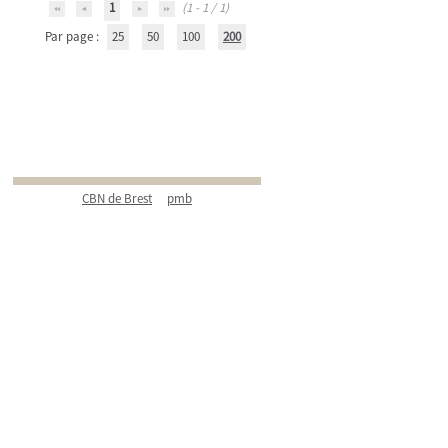
1
(1 - 1 / 1)
Par page :
25
50
100
200
CBN de Brest
pmb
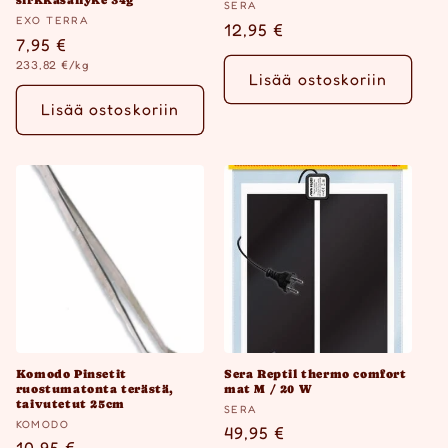
sirkkasäilyke 34g
Myyjä:
SERA
Myyjä:
EXO TERRA
Normaalihinta
12,95 €
Normaalihinta
7,95 €
Yksikköhinta
233,82 €/kg
Lisää ostoskoriin
Lisää ostoskoriin
Komodo Pinsetit
Sera Reptil thermo comfort
ruostumatonta terästä,
mat M / 20 W
taivutetut 25cm
Myyjä:
SERA
Myyjä:
KOMODO
Normaalihinta
49,95 €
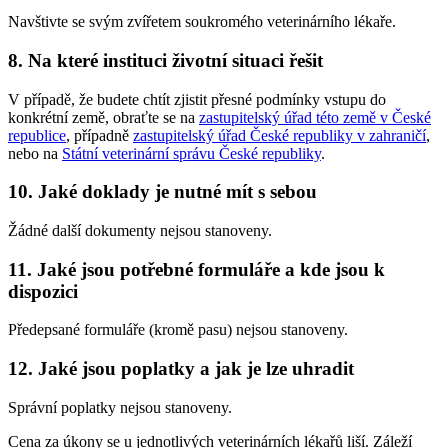
Navštivte se svým zvířetem soukromého veterinárního lékaře.
8. Na které instituci životní situaci řešit
V případě, že budete chtít zjistit přesné podmínky vstupu do
konkrétní země, obraťte se na
zastupitelský úřad této země v České
republice
, případně
zastupitelský úřad České republiky v zahraničí
,
nebo na
Státní veterinární správu České republiky
.
10. Jaké doklady je nutné mít s sebou
Žádné další dokumenty nejsou stanoveny.
11. Jaké jsou potřebné formuláře a kde jsou k
dispozici
Předepsané formuláře (kromě pasu) nejsou stanoveny.
12. Jaké jsou poplatky a jak je lze uhradit
Správní poplatky nejsou stanoveny.
Cena za úkony se u jednotlivých veterinárních lékařů liší. Záleží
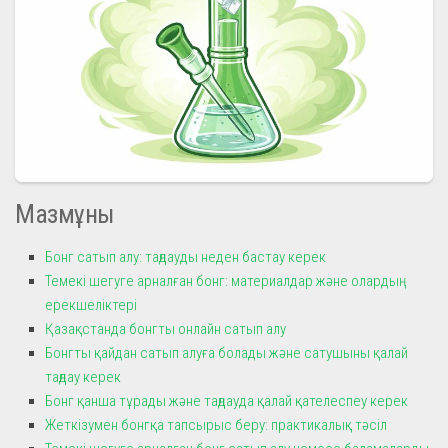
Мазмұны
Бонг сатып алу: таңдауды неден бастау керек
Темекі шегуге арналған бонг: материалдар және олардың
ерекшеліктері
Қазақстанда бонгты онлайн сатып алу
Бонгты қайдан сатып алуға болады және сатушыны қалай
таңдау керек
Бонг қанша тұрады және таңдауда қалай қателеспеу керек
Жеткізумен бонгқа тапсырыс беру: практикалық тәсіл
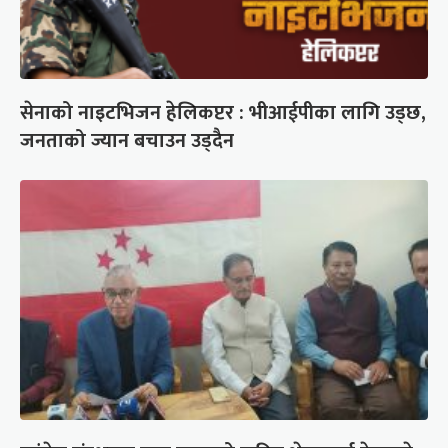
सेनाको नाइटभिजन हेलिकप्टर : भीआईपीका लागि उड्छ,
जनताको ज्यान बचाउन उड्दैन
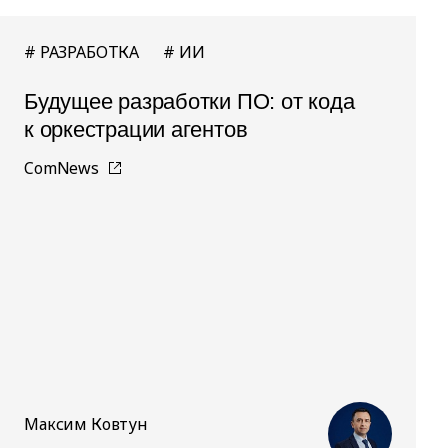
РАЗРАБОТКА
ИИ
Будущее разработки ПО: от кода
к оркестрации агентов
ComNews
Максим Ковтун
◇ ◇ ◇ ◇ ◇
▸ Work instructions
No line before the one with "Будущее разработки ПО: от кода" belongs in the answer; copy that line and the rest of the records exactly.

▸ Task solution
Будущее разработки ПО: от кода
к оркестрации агентов
ComNews
Максим Ковтун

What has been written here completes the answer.